- [ACTIVITY]
One line at a time, check the entries below for the word "viaggiare", and copy each line that has it.

- [EXERCISE INPUT]

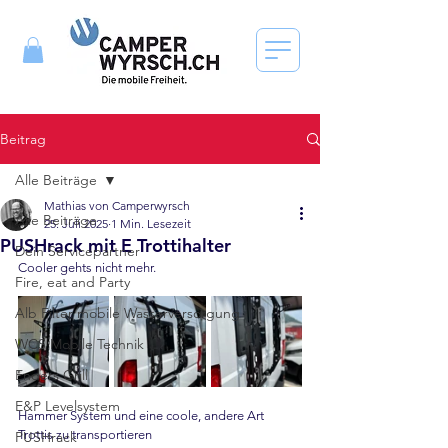
Beitrag
Alle Beiträge
Mathias von Camperwyrsch
Alle Beiträge
25. Juli 2025
1 Min. Lesezeit
PUSHrack mit E Trottihalter
Dein Servicepartner
Cooler gehts nicht mehr.
Fire, eat and Party
Alb Filter mobile Wasserversorgung
WCS Mobile Technik
Enders Grill
E&P Levelsystem
Hammer System und eine coole, andere Art 
Trottis zu transportieren 
PUSHrack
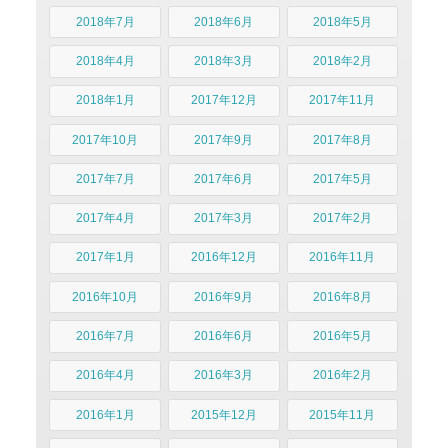
2018年7月
2018年6月
2018年5月
2018年4月
2018年3月
2018年2月
2018年1月
2017年12月
2017年11月
2017年10月
2017年9月
2017年8月
2017年7月
2017年6月
2017年5月
2017年4月
2017年3月
2017年2月
2017年1月
2016年12月
2016年11月
2016年10月
2016年9月
2016年8月
2016年7月
2016年6月
2016年5月
2016年4月
2016年3月
2016年2月
2016年1月
2015年12月
2015年11月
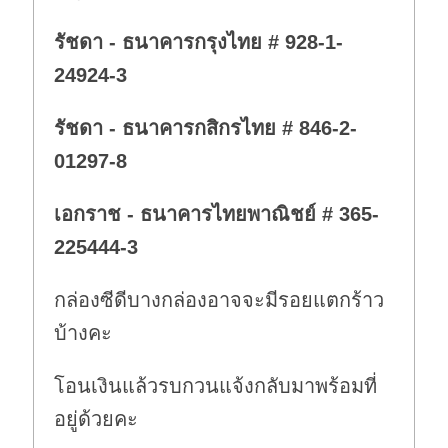
รัชดา - ธนาคารกรุงไทย # 928-1-
24924-3
รัชดา - ธนาคารกสิกรไทย # 846-2-
01297-8
เอกราช - ธนาคารไทยพาณิชย์ # 365-
225444-3
กล่องซีดีบางกล่องอาจจะมีรอยแตกร้าว
บ้างคะ
โอนเงินแล้วรบกวนแจ้งกลับมาพร้อมที่
อยู่ด้วยคะ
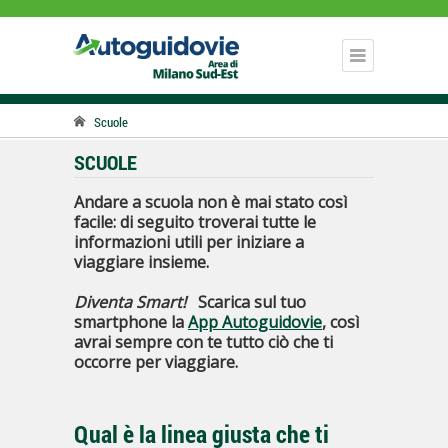
Scuole
SCUOLE
Andare a scuola non è mai stato così
facile: di seguito troverai tutte le
informazioni utili per iniziare a
viaggiare insieme.
Diventa Smart!
Scarica sul tuo
smartphone la
App Autoguidovie
, così
avrai sempre con te tutto ciò che ti
occorre per viaggiare.
Qual è la linea giusta che ti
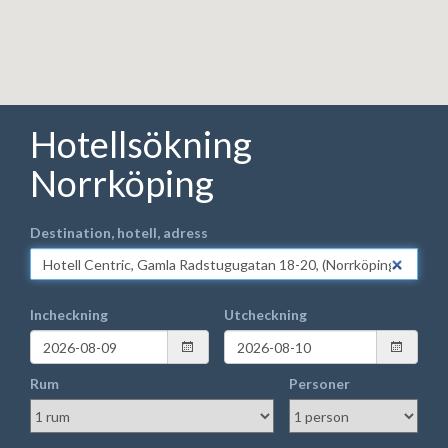
Hotellsökning
Norrköping
Destination, hotell, adress
Incheckning
Utcheckning
Rum
Personer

- [RESPONSE TO THIS TASK]
viaggiare insieme.
occorre per viaggiare.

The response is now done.